David C. Cook notified the city on Monday morning that it planned to move forward with demolition; the city in turn notified the Northeast Neighborhood Association of Elgin.
"NENA is going to do everything it can to prevent that," said Kerri Kelly, a board member for the association.
The city was "greatly disappointed" at the news, city spokeswoman Molly Gillespie said. "City staff will be conferring with all relevant stakeholders on the next course of action," she said.
David C. Cook spokeswoman Kelli Drury said the company had no comment.
Despite its age, the neoclassical building doesn't have historic landmark status and is not part of the adjacent historic district; either of those would prevent demolition.
The building is on an 8-acre property that includes a 200,000-square-foot warehouse area in back that is used by David C. Cook for publishing and distribution, which the company intends to keep.
The news comes before a meeting Wednesday morning between the neighborhood group and two people interested in the building: an Elgin resident who wants to set up a marijuana craft growing business and is assessing potential locations, and a Chicago-based developer who lives in Elgin and is considering a plan to preserve much of the building and turn the entire property -- including the warehouse area -- into apartments, Kelly said.
Initially, David C. Cook had planned to demolish the building in November but agreed to wait until this month to give time to the city and the neighborhood group to come up with a plan to repurpose or redevelop it. Company officials said they were not interested in selling only the office building but would have considered selling the entire 8-acre property and moving to a different location.
City staff members gave David C. Cook a list of almost 20 industrial properties that fit the company's parameters for a new location, and the company requested additional information about several of the properties, Gillespie said.
City staff members were researching last year whether the property could be included in the Central Area Tax-Increment Financing District, an area where tax money above a certain point is being funneled into redevelopment rather than local governments.
"The city offered to pay David C. Cook $30,000 to delay demolition until January 2021 while potential redevelopment plans were being solicited and analyzed. Any such redevelopment would have likely contemplated tax-increment financing incentives," Gillespie said.

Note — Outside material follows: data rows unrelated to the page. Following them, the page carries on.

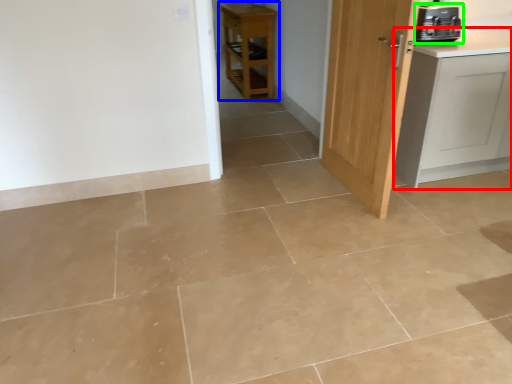 Question: Which object is the closest to the cabinetry (highlighted by a red box)? Choose among these: furniture (highlighted by a blue box) or home appliance (highlighted by a green box).

Choices:
 (A) furniture
 (B) home appliance

Answer: (B) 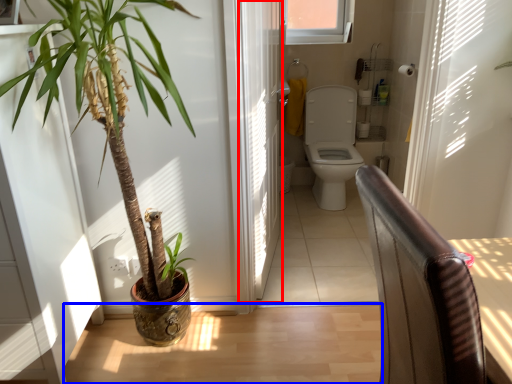 Question: Which object appears farthest to the camera in this image, screen door (highlighted by a red box) or path (highlighted by a blue box)?

Choices:
 (A) screen door
 (B) path

Answer: (B)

The company said it spends about $20,000 to heat and cool the building to ensure systems remain functional as per city code. Kane County records show property taxes were $64,296 for 2018.
After the meetings in late fall, "We were very optimistic about (delaying demolition by a year)," Kelly said, "but we had been warned to be wary of them."
Mayor David Kaptain said the company had been trying to sell the building for 15 years.
"It's their building. All they had to do was walk in and get a demolition permit. People have property rights," Kaptain said.
The building has a hole in the roof, some leaks and mold in several spots, and an estimate determined that "updating the interior systems and stabilizing the structure" will cost $3.8 million, according to city documents from last summer.
The city proposed paying for "stopgap" roof repairs, but David C. Cook was not interested.